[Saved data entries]
=== Begin Enclosure ===

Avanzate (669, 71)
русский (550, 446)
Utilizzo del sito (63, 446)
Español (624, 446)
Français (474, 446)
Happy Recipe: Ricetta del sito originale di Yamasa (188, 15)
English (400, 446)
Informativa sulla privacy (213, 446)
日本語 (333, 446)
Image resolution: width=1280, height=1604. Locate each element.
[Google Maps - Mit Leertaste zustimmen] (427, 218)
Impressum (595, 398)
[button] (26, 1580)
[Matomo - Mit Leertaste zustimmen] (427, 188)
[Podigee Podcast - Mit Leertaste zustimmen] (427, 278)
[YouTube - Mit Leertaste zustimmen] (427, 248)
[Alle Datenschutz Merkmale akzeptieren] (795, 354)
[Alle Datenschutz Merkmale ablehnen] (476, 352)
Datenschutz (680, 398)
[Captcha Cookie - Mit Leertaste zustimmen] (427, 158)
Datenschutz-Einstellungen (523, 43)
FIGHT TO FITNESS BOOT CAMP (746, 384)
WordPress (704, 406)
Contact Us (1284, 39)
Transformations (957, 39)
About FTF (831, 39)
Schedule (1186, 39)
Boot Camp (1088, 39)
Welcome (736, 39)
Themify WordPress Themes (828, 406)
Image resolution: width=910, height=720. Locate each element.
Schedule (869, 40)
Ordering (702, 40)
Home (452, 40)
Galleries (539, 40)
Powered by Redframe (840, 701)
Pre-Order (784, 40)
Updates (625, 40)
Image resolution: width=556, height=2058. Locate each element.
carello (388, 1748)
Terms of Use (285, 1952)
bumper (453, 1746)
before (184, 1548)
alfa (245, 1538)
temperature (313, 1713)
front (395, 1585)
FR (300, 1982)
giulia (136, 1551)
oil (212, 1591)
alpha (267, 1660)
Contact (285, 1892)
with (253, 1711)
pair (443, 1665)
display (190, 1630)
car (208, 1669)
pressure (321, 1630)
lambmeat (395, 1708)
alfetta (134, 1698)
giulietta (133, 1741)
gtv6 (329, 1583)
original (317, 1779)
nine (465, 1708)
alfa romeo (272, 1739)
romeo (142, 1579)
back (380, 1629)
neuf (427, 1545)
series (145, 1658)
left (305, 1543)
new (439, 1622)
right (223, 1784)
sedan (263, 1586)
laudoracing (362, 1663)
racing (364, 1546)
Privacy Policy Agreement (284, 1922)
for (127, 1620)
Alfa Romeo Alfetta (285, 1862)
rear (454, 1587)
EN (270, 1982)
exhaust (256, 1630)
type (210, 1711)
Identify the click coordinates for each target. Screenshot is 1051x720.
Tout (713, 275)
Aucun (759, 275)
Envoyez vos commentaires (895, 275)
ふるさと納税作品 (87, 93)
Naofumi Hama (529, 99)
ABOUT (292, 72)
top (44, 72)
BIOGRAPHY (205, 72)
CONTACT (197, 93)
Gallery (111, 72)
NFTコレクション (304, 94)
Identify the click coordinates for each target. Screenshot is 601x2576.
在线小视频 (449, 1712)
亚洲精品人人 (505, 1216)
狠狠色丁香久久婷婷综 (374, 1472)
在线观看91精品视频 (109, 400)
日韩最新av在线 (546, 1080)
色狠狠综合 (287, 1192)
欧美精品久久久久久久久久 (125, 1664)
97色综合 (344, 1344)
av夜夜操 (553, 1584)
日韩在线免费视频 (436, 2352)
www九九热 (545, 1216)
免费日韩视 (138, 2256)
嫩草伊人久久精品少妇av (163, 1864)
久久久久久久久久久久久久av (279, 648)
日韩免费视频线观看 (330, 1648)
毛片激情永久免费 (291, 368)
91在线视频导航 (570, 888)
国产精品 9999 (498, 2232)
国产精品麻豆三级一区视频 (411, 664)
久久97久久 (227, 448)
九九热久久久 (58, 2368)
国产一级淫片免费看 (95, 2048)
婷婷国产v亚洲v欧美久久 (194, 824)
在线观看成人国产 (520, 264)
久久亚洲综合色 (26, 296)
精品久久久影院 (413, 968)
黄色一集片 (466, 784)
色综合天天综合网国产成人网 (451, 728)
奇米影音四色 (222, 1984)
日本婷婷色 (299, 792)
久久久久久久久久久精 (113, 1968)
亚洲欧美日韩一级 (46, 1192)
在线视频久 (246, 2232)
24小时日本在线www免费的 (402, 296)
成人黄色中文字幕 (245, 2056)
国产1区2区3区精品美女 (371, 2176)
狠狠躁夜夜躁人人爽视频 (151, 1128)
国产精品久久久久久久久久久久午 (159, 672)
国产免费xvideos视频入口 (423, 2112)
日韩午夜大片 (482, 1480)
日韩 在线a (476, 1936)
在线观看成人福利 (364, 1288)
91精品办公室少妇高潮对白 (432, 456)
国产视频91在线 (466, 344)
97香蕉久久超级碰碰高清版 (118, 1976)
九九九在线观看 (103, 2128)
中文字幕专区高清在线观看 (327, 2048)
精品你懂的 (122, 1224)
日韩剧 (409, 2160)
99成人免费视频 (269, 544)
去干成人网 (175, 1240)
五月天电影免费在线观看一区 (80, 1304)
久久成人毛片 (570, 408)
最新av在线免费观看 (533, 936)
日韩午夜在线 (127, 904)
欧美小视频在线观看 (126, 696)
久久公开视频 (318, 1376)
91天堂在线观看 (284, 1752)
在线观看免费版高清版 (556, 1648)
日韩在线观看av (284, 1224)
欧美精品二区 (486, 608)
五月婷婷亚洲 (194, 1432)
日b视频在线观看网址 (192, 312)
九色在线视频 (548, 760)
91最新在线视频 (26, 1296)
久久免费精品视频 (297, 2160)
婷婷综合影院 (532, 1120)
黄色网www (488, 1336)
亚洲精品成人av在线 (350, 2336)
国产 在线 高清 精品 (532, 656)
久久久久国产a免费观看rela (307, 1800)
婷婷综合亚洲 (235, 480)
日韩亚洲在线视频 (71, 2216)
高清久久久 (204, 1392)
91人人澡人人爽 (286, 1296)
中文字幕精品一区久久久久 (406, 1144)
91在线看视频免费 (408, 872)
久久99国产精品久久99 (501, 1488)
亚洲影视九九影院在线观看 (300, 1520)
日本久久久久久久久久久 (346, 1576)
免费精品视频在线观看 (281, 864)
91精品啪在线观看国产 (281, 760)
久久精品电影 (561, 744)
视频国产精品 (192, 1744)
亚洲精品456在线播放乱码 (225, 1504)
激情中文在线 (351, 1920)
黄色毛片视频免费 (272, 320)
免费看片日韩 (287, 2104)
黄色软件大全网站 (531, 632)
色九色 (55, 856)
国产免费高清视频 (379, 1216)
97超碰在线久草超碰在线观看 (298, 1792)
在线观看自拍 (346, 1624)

=== End Enclosure ===

▸ **What to produce**
May I have the entries returned exactly, with every line in place?

▸ **Result**
Avanzate (669, 71)
русский (550, 446)
Utilizzo del sito (63, 446)
Español (624, 446)
Français (474, 446)
Happy Recipe: Ricetta del sito originale di Yamasa (188, 15)
English (400, 446)
Informativa sulla privacy (213, 446)
日本語 (333, 446)
Image resolution: width=1280, height=1604. Locate each element.
[Google Maps - Mit Leertaste zustimmen] (427, 218)
Impressum (595, 398)
[button] (26, 1580)
[Matomo - Mit Leertaste zustimmen] (427, 188)
[Podigee Podcast - Mit Leertaste zustimmen] (427, 278)
[YouTube - Mit Leertaste zustimmen] (427, 248)
[Alle Datenschutz Merkmale akzeptieren] (795, 354)
[Alle Datenschutz Merkmale ablehnen] (476, 352)
Datenschutz (680, 398)
[Captcha Cookie - Mit Leertaste zustimmen] (427, 158)
Datenschutz-Einstellungen (523, 43)
FIGHT TO FITNESS BOOT CAMP (746, 384)
WordPress (704, 406)
Contact Us (1284, 39)
Transformations (957, 39)
About FTF (831, 39)
Schedule (1186, 39)
Boot Camp (1088, 39)
Welcome (736, 39)
Themify WordPress Themes (828, 406)
Image resolution: width=910, height=720. Locate each element.
Schedule (869, 40)
Ordering (702, 40)
Home (452, 40)
Galleries (539, 40)
Powered by Redframe (840, 701)
Pre-Order (784, 40)
Updates (625, 40)
Image resolution: width=556, height=2058. Locate each element.
carello (388, 1748)
Terms of Use (285, 1952)
bumper (453, 1746)
before (184, 1548)
alfa (245, 1538)
temperature (313, 1713)
front (395, 1585)
FR (300, 1982)
giulia (136, 1551)
oil (212, 1591)
alpha (267, 1660)
Contact (285, 1892)
with (253, 1711)
pair (443, 1665)
display (190, 1630)
car (208, 1669)
pressure (321, 1630)
lambmeat (395, 1708)
alfetta (134, 1698)
giulietta (133, 1741)
gtv6 (329, 1583)
original (317, 1779)
nine (465, 1708)
alfa romeo (272, 1739)
romeo (142, 1579)
back (380, 1629)
neuf (427, 1545)
series (145, 1658)
left (305, 1543)
new (439, 1622)
right (223, 1784)
sedan (263, 1586)
laudoracing (362, 1663)
racing (364, 1546)
Privacy Policy Agreement (284, 1922)
for (127, 1620)
Alfa Romeo Alfetta (285, 1862)
rear (454, 1587)
EN (270, 1982)
exhaust (256, 1630)
type (210, 1711)
Identify the click coordinates for each target. Screenshot is 1051x720.
Tout (713, 275)
Aucun (759, 275)
Envoyez vos commentaires (895, 275)
ふるさと納税作品 (87, 93)
Naofumi Hama (529, 99)
ABOUT (292, 72)
top (44, 72)
BIOGRAPHY (205, 72)
CONTACT (197, 93)
Gallery (111, 72)
NFTコレクション (304, 94)
Identify the click coordinates for each target. Screenshot is 601x2576.
在线小视频 (449, 1712)
亚洲精品人人 (505, 1216)
狠狠色丁香久久婷婷综 (374, 1472)
在线观看91精品视频 (109, 400)
日韩最新av在线 (546, 1080)
色狠狠综合 (287, 1192)
欧美精品久久久久久久久久 (125, 1664)
97色综合 (344, 1344)
av夜夜操 (553, 1584)
日韩在线免费视频 (436, 2352)
www九九热 (545, 1216)
免费日韩视 (138, 2256)
嫩草伊人久久精品少妇av (163, 1864)
久久久久久久久久久久久久av (279, 648)
日韩免费视频线观看 (330, 1648)
毛片激情永久免费 (291, 368)
91在线视频导航 (570, 888)
国产精品 9999 (498, 2232)
国产精品麻豆三级一区视频 (411, 664)
久久97久久 (227, 448)
九九热久久久 (58, 2368)
国产一级淫片免费看 (95, 2048)
婷婷国产v亚洲v欧美久久 (194, 824)
在线观看成人国产 (520, 264)
久久亚洲综合色 (26, 296)
精品久久久影院 (413, 968)
黄色一集片 (466, 784)
色综合天天综合网国产成人网 (451, 728)
奇米影音四色 (222, 1984)
日本婷婷色 (299, 792)
久久久久久久久久久精 (113, 1968)
亚洲欧美日韩一级 (46, 1192)
在线视频久 (246, 2232)
24小时日本在线www免费的 (402, 296)
成人黄色中文字幕 (245, 2056)
国产1区2区3区精品美女 (371, 2176)
狠狠躁夜夜躁人人爽视频 (151, 1128)
国产精品久久久久久久久久久久午 (159, 672)
国产免费xvideos视频入口 (423, 2112)
日韩午夜大片 (482, 1480)
日韩 在线a (476, 1936)
在线观看成人福利 (364, 1288)
91精品办公室少妇高潮对白 (432, 456)
国产视频91在线 (466, 344)
97香蕉久久超级碰碰高清版 (118, 1976)
九九九在线观看 (103, 2128)
中文字幕专区高清在线观看 (327, 2048)
精品你懂的 (122, 1224)
日韩剧 (409, 2160)
99成人免费视频 (269, 544)
去干成人网 (175, 1240)
五月天电影免费在线观看一区 (80, 1304)
久久成人毛片 (570, 408)
最新av在线免费观看 (533, 936)
日韩午夜在线 (127, 904)
欧美小视频在线观看 (126, 696)
久久公开视频 (318, 1376)
91天堂在线观看 (284, 1752)
在线观看免费版高清版 (556, 1648)
日韩在线观看av (284, 1224)
欧美精品二区 (486, 608)
五月婷婷亚洲 (194, 1432)
日b视频在线观看网址 (192, 312)
九色在线视频 (548, 760)
91最新在线视频 (26, 1296)
久久免费精品视频 (297, 2160)
婷婷综合影院 (532, 1120)
黄色网www (488, 1336)
亚洲精品成人av在线 (350, 2336)
国产 在线 高清 精品 (532, 656)
久久久久国产a免费观看rela (307, 1800)
婷婷综合亚洲 (235, 480)
日韩亚洲在线视频 (71, 2216)
高清久久久 (204, 1392)
91人人澡人人爽 (286, 1296)
中文字幕精品一区久久久久 (406, 1144)
91在线看视频免费 (408, 872)
久久99国产精品久久99 (501, 1488)
亚洲影视九九影院在线观看 (300, 1520)
日本久久久久久久久久久 (346, 1576)
免费精品视频在线观看 (281, 864)
91精品啪在线观看国产 (281, 760)
久久精品电影 (561, 744)
视频国产精品 (192, 1744)
亚洲精品456在线播放乱码 (225, 1504)
激情中文在线 (351, 1920)
黄色毛片视频免费 (272, 320)
免费看片日韩 (287, 2104)
黄色软件大全网站 (531, 632)
色九色 (55, 856)
国产免费高清视频 (379, 1216)
97超碰在线久草超碰在线观看 (298, 1792)
在线观看自拍 (346, 1624)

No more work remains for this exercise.